【ラグビー】表現する場はアートに移った。山本雄貴(元・横浜キヤノンイーグルス)
個展の設営を手伝ってくれた仲間が何人もいた。オープニングレセプションに、何人もの選手たちが参加した。 面白かったのは、作品について、「これが好き」、「ここがいい」と言ってくれる感覚が人によってまちまちなことだ。 「これまで、みんなと美術館に行ったことなどなかったので、一人ひとりのそういう感性については知りませんでした」と笑う。 イーグルス以外の人たちも足を運び、感想を伝えてくれる。作品から勇気をもらえると言ってくれた人がいた。 「絵を見に行った時、自分自身もそう感じる時があります。よかった」 いろんな感想が飛び交う空間を作れた。 それも、個展を開いたからこそ得られた意義のひとつだ。 今季実際にスタジアムに足を運べたのは、まだプレシーズンマッチのブラックラムズ戦だけだ。 新しい選手もいて、新しいチームとして動き出したことが伝わってきた。

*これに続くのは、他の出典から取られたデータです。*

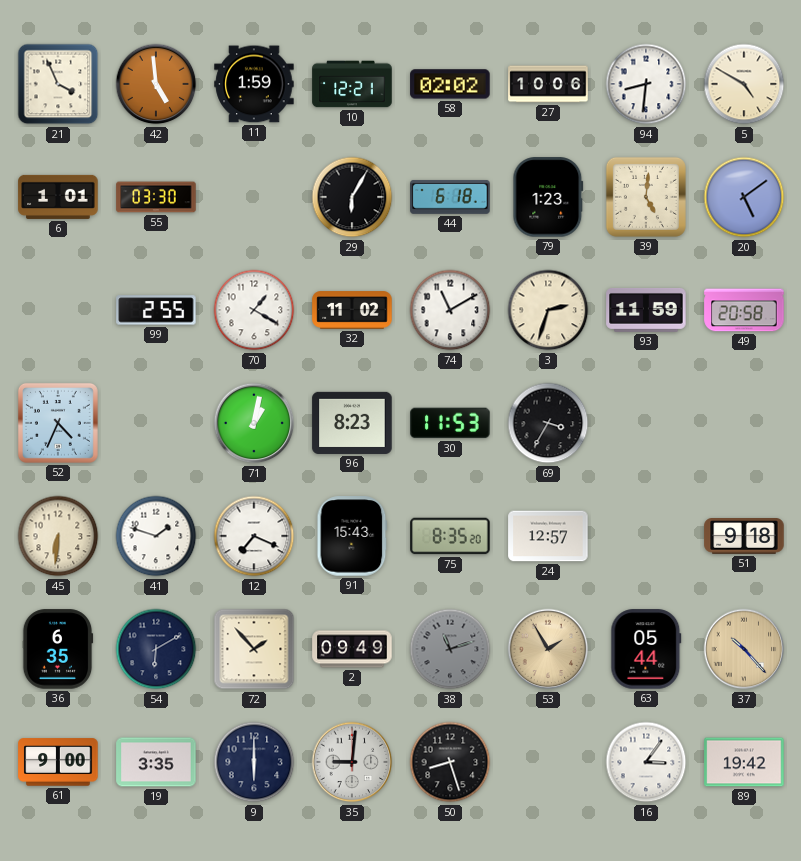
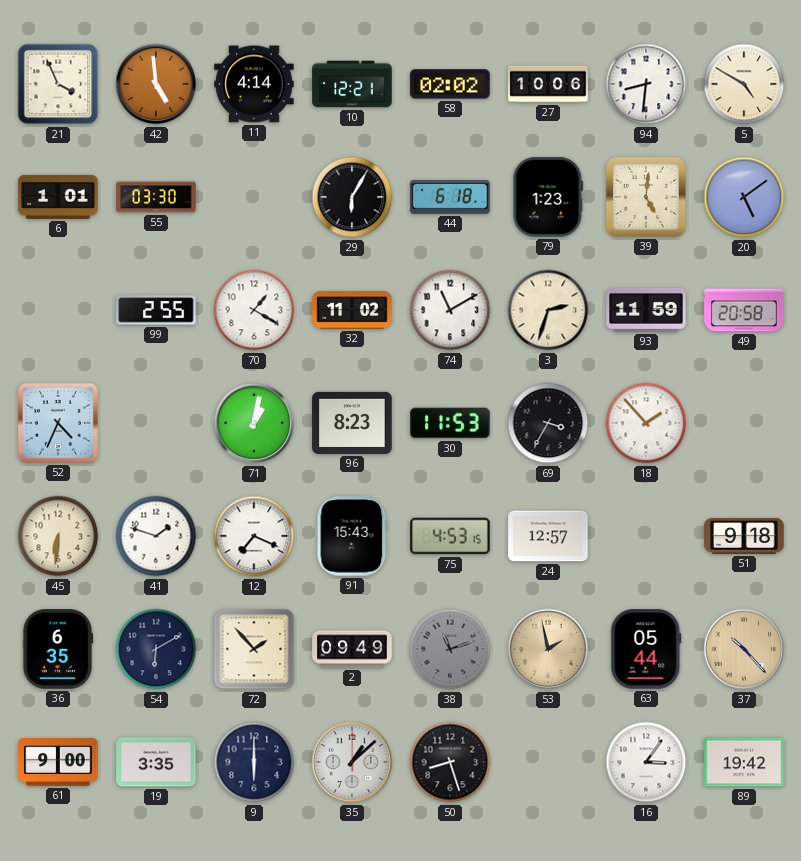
11: 1:59 -> 4:14
18: none -> 1:53
75: 8:35 -> 4:53
53: 1:55 -> 1:58
35: 9:01 -> 1:08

引退を決めた直後、「来シーズンは来シーズンで、今年が一番というシーズンを過ごしてくれるはず」と言っていた。 その通りの空気が、そこにはあった。 イーグルスの仲間と会ったり話したりした時、いまでも自分が残したものが受け継がれていると聞くと嬉しくなる。 どんな時も下を向くことなく『勝ち顔』でいよう。 そう呼びかけたことがきっかけで浸透した姿勢は、やがてチームカルチャーとなり、いまもしっかり根付いている。 ブランドリーダーの一人として、自分がやっていたのと同じ様な立場に今季立っているのは先輩の田畑凌(CTB)。在籍中はライザーズの一員として何度も同じグラウンドに立ち、熱くプレーした人だ。 先輩は、今季第5節のブラックラムズ戦(24-8)で活躍し、プレーヤー・オブ・ザ・マッチに選ばれた。 「同じように試合に出られない立場だった田畑さんとは、いろんな気持ちを共有してきました。その人が試合に出ているのを見ると、自分がそこに立っているような気になる。テレビ観戦でしたが、あの試合で表彰される姿を見て涙が出ました」 あらためて思った。 「自分も、新しいステージでもっと表現していかないといけないな、と」 これからの人生でも、勝ち顔を忘れることなく生きていこう。 アートを通して、発信し続ける。